BEGIN Data in this exercise

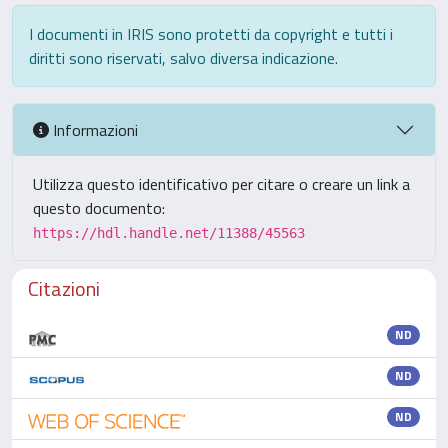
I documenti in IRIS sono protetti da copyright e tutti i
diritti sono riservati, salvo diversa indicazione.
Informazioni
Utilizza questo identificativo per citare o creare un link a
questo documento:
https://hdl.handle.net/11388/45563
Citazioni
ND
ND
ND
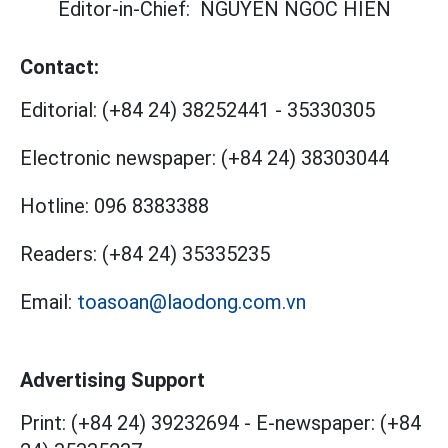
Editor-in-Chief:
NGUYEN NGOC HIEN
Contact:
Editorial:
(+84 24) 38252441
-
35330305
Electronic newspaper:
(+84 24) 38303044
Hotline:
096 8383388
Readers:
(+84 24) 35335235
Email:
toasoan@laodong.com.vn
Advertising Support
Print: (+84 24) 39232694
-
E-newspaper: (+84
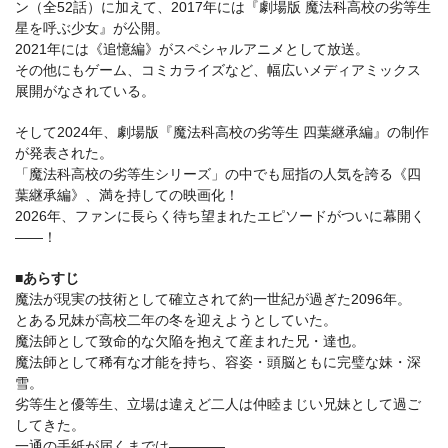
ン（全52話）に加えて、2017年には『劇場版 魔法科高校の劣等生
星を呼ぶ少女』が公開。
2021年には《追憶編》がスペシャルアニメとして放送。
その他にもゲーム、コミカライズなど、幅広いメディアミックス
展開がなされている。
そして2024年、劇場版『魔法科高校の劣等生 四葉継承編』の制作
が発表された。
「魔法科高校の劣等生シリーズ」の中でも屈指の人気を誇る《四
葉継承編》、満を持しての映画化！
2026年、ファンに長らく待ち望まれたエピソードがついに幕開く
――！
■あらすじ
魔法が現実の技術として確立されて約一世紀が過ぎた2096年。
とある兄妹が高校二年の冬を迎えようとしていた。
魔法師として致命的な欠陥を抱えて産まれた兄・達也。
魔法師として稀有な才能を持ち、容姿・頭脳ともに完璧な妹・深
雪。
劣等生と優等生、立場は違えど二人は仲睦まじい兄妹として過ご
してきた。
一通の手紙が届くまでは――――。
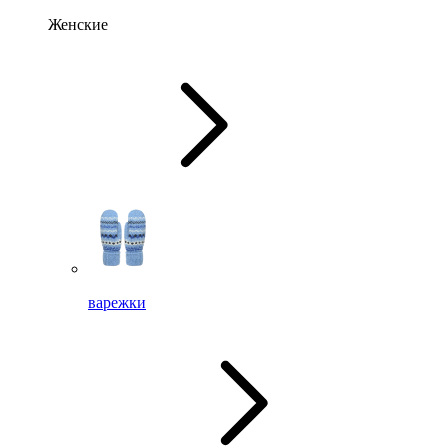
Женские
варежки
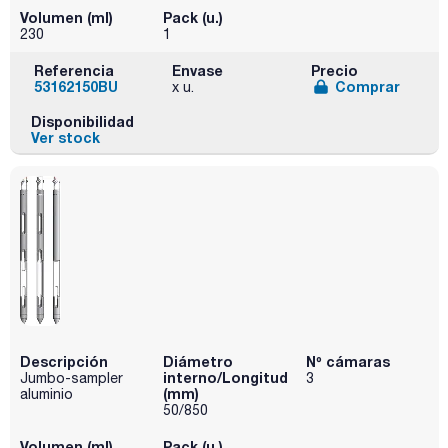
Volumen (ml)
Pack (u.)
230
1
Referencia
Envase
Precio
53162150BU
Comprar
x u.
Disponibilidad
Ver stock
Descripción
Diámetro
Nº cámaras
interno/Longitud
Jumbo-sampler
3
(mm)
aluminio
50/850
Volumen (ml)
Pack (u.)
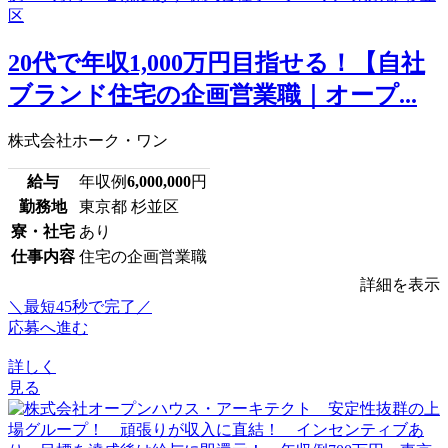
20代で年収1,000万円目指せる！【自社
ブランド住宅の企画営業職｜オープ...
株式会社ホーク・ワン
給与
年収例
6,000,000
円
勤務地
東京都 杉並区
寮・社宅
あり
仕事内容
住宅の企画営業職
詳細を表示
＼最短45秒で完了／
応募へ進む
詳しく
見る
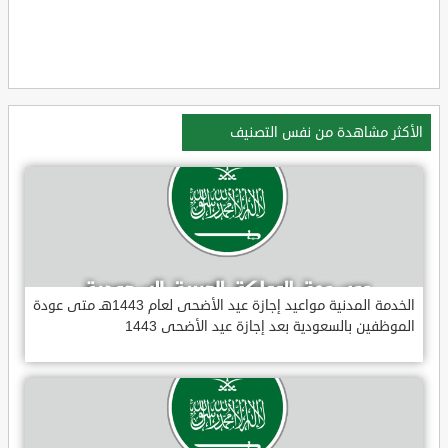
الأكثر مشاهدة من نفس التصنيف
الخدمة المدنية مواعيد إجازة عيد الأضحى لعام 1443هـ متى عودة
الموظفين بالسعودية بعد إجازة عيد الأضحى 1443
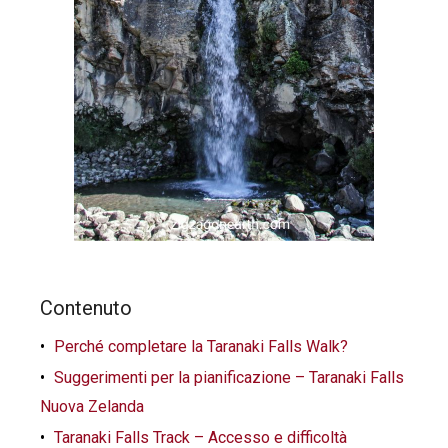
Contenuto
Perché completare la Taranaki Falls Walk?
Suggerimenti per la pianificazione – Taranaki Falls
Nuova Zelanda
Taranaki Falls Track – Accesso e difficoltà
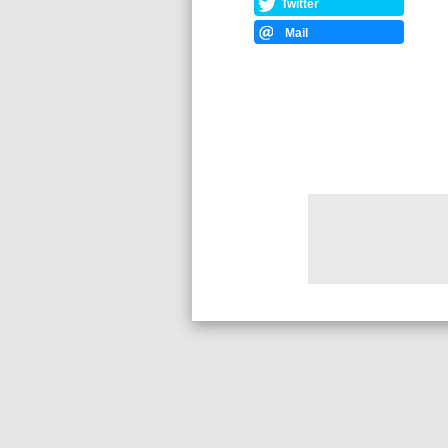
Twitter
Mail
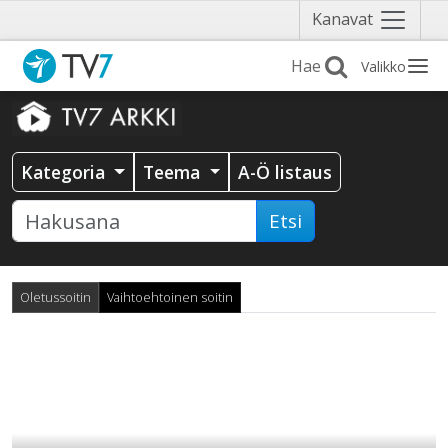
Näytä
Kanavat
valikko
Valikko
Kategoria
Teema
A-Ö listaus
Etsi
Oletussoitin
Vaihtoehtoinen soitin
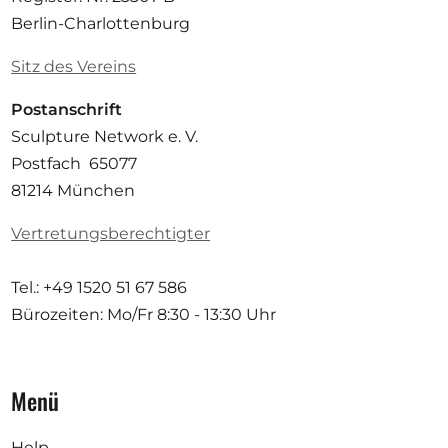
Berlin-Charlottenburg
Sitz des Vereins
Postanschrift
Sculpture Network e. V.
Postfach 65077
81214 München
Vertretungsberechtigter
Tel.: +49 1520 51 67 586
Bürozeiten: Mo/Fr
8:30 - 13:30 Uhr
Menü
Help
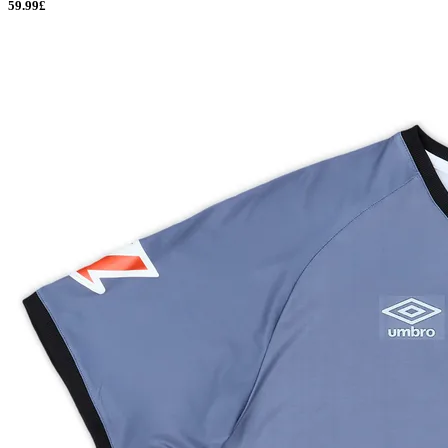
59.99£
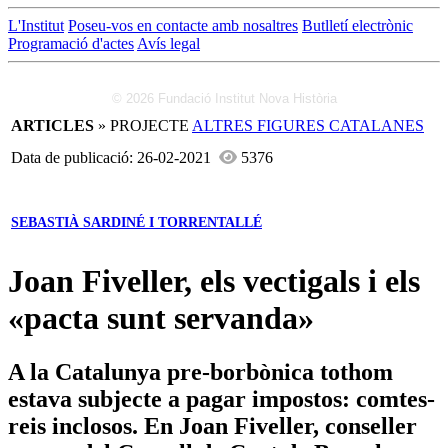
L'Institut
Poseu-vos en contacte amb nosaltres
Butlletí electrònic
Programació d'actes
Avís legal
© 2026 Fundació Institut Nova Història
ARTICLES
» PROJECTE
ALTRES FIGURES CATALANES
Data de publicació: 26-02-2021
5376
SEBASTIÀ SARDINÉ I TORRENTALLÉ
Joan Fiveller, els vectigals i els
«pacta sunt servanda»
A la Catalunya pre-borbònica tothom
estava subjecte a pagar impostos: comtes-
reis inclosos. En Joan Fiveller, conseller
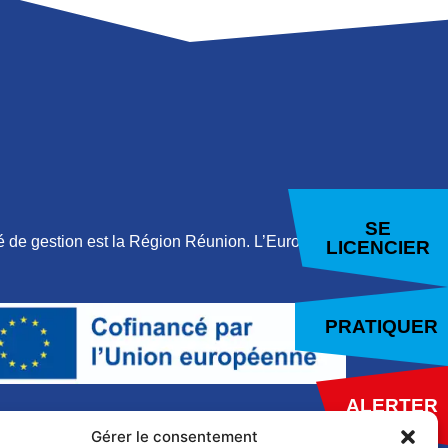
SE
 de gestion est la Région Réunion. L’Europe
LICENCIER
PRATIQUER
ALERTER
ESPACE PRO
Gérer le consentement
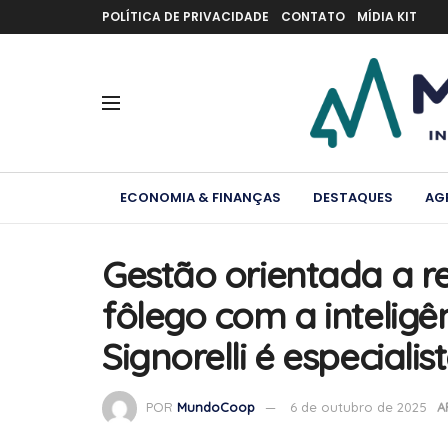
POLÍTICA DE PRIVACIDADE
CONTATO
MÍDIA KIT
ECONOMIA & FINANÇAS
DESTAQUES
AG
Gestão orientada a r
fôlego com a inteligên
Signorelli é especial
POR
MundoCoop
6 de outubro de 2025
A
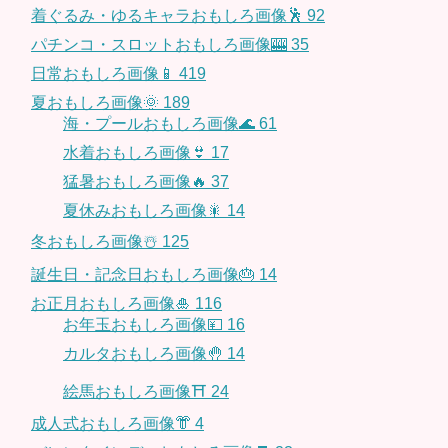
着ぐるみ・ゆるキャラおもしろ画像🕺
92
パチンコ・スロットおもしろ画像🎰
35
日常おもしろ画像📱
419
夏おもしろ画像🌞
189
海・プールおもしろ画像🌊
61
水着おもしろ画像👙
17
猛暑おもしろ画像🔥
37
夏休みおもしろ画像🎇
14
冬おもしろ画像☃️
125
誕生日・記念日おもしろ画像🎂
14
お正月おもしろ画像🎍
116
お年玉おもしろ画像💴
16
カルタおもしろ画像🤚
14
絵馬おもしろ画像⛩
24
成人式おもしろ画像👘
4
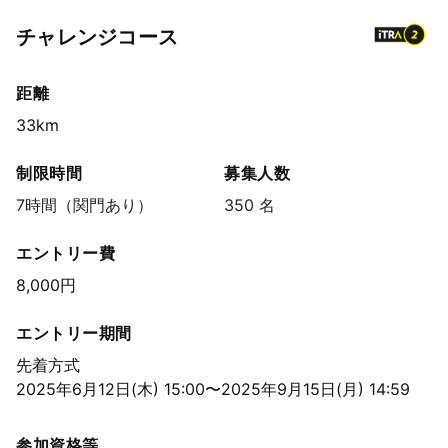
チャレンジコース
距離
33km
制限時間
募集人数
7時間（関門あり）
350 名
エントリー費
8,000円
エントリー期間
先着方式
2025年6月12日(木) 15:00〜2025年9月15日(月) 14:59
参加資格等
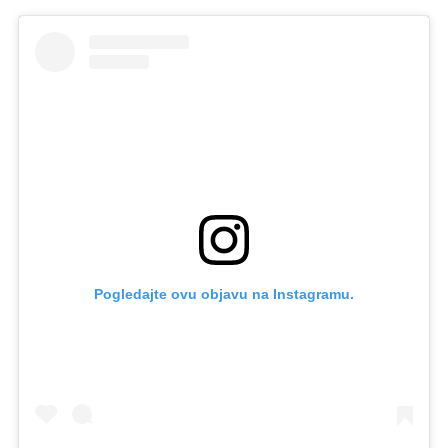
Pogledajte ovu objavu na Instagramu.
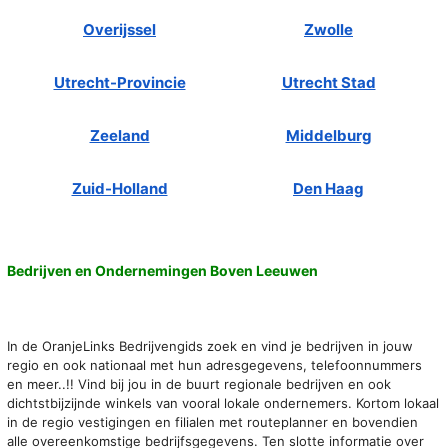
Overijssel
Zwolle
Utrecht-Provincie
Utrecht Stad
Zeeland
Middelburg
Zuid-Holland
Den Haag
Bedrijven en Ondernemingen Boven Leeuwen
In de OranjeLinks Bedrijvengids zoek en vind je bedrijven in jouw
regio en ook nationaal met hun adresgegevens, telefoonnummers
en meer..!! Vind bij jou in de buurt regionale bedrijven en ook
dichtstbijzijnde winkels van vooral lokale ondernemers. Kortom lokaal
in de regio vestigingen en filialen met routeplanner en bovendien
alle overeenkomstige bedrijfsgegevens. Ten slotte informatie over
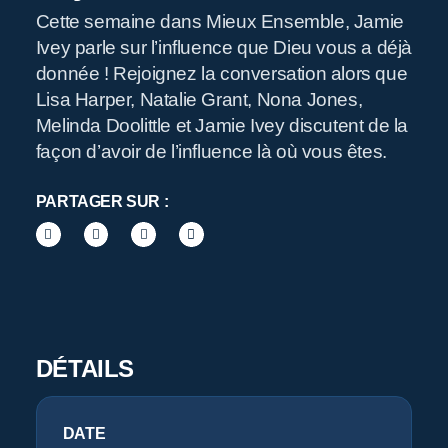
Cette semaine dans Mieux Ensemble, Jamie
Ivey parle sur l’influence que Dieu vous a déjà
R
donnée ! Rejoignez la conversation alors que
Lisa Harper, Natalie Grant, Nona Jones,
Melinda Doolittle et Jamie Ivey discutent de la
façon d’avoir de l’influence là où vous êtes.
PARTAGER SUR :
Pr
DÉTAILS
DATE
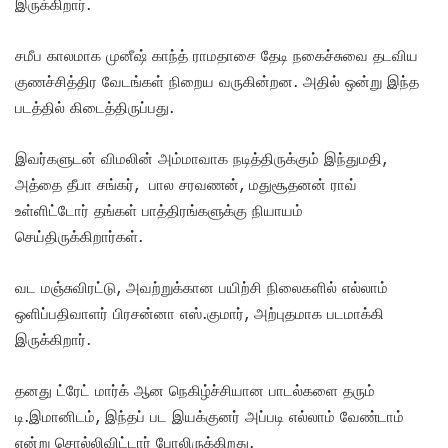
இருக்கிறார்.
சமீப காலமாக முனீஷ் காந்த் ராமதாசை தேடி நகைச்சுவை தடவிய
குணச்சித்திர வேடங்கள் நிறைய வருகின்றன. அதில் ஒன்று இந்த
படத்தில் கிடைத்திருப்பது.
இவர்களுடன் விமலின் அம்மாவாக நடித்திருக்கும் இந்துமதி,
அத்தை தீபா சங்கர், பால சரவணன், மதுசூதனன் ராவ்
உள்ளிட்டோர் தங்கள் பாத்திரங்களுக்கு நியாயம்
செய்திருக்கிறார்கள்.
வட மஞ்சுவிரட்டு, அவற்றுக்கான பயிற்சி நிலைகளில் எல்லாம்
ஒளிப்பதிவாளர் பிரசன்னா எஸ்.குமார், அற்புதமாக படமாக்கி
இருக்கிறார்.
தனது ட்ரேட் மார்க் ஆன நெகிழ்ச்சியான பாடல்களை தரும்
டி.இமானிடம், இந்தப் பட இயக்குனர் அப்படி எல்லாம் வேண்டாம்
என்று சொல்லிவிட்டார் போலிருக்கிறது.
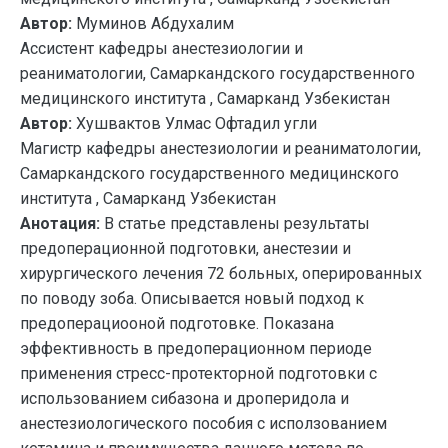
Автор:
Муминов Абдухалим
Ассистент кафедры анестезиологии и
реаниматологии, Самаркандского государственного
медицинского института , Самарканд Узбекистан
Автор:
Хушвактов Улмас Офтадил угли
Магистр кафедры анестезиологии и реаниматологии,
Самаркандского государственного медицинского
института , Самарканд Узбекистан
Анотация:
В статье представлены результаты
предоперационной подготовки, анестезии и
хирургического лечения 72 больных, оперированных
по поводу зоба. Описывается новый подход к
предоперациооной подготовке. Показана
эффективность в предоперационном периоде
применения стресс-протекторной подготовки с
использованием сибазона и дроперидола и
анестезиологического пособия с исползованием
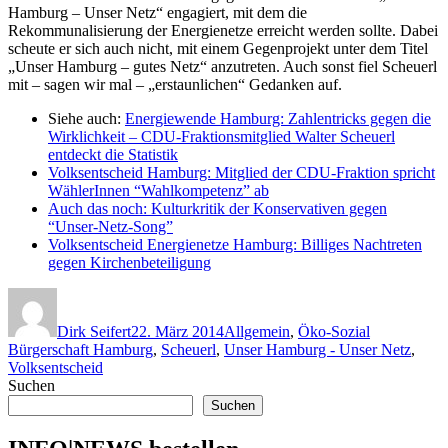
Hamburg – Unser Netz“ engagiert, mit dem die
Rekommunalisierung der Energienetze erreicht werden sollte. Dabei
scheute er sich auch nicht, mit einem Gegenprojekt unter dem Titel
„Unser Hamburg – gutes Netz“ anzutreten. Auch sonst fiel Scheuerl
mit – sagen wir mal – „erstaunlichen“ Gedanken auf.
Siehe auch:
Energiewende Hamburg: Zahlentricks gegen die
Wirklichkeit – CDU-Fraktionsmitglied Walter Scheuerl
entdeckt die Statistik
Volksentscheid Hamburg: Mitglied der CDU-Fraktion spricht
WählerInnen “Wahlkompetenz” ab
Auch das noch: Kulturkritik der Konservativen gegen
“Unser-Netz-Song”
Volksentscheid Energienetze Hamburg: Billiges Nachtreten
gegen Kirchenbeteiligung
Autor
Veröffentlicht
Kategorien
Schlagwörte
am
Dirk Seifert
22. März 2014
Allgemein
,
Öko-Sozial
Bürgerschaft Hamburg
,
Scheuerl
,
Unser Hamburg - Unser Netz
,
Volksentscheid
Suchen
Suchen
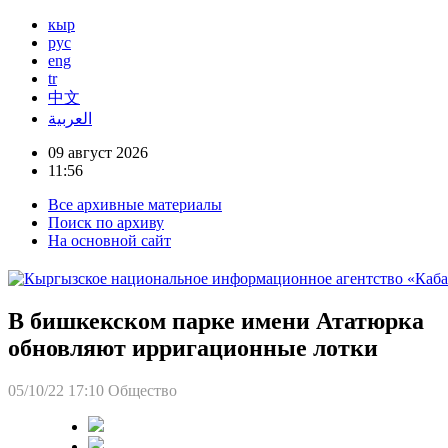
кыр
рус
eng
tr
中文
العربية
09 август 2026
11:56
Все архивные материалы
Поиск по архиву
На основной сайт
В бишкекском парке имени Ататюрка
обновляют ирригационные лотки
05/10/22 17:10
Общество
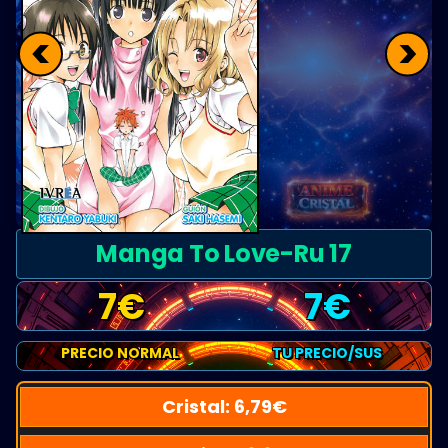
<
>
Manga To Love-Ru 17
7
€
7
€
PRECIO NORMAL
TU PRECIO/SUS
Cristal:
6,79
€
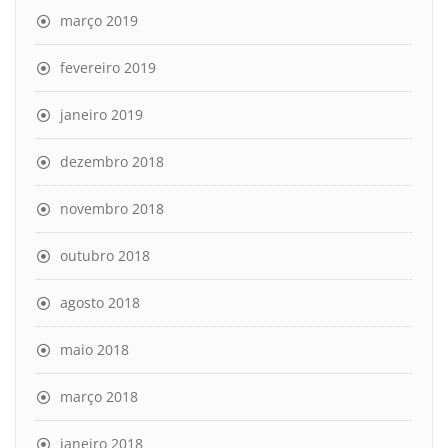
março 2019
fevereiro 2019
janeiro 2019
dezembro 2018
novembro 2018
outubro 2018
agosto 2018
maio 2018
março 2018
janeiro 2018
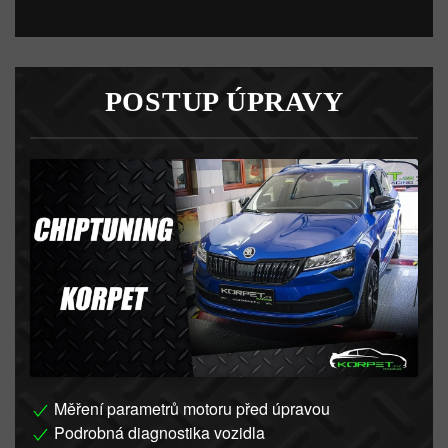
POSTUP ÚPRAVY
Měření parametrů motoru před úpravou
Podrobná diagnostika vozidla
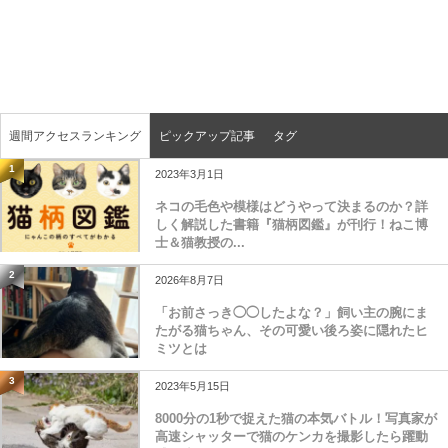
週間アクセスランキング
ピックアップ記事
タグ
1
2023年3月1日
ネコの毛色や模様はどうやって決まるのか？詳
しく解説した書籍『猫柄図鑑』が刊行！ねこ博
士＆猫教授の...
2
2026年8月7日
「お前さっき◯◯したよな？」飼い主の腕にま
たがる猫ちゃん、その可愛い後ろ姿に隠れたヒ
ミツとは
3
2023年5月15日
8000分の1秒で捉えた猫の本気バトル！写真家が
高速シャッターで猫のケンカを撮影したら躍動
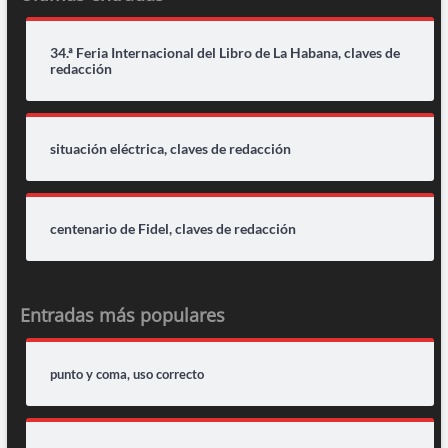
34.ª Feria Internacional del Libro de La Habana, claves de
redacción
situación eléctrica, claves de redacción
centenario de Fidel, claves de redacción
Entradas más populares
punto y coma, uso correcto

END Data in this exercise

For the records above, state the number of lines holding the string "медицинского", without further comment.

● Task result
2